• Extracted records
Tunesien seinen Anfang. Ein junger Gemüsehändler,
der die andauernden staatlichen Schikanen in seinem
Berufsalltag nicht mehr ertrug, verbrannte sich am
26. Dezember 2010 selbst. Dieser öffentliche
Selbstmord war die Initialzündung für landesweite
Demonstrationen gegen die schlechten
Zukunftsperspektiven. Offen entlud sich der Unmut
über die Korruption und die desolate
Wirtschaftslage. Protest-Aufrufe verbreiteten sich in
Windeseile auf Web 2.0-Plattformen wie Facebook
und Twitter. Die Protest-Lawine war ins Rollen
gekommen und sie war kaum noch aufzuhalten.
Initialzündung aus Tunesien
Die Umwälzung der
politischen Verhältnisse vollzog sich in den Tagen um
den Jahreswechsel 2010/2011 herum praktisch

...

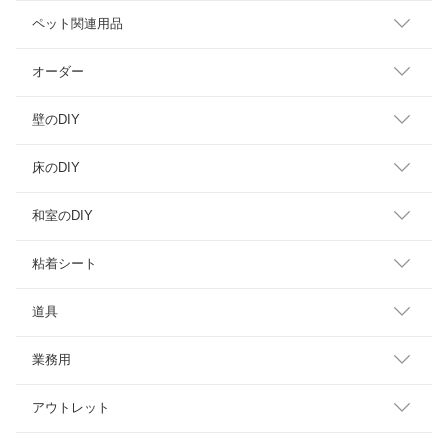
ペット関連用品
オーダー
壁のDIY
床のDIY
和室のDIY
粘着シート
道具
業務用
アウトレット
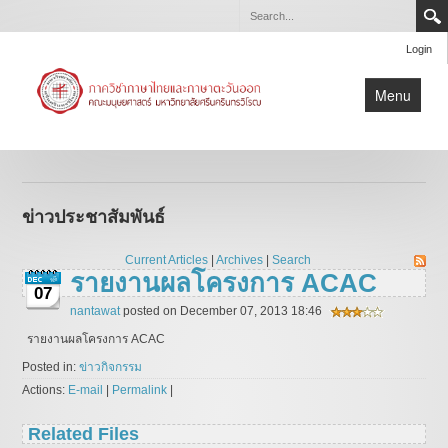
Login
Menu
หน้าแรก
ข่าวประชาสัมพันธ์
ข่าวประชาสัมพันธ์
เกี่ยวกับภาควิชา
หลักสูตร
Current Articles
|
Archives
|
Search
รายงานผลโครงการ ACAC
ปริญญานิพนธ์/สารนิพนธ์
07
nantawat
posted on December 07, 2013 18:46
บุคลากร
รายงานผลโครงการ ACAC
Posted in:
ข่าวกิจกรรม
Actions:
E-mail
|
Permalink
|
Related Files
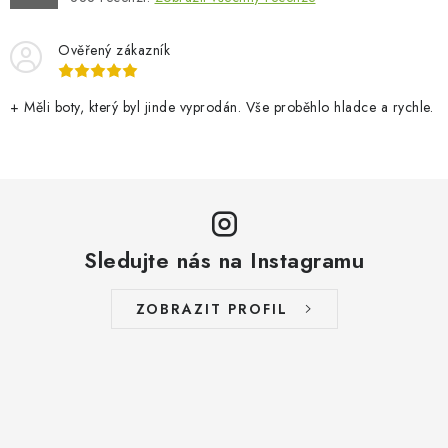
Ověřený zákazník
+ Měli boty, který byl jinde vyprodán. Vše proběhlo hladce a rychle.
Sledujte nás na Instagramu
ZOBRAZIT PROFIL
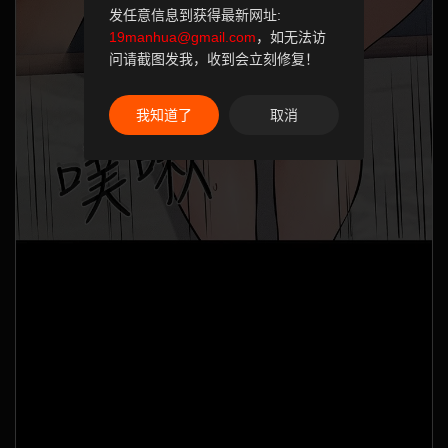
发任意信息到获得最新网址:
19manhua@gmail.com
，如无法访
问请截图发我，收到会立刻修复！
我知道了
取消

==

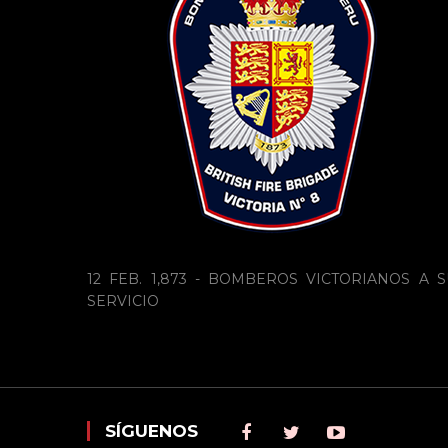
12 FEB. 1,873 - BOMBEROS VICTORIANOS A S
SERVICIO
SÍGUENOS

• Your instructions
Look through the listing above. Pick out each line with "Initialzündung" and copy it.

• Solved problem
Selbstmord war die Initialzündung für landesweite
Initialzündung aus Tunesien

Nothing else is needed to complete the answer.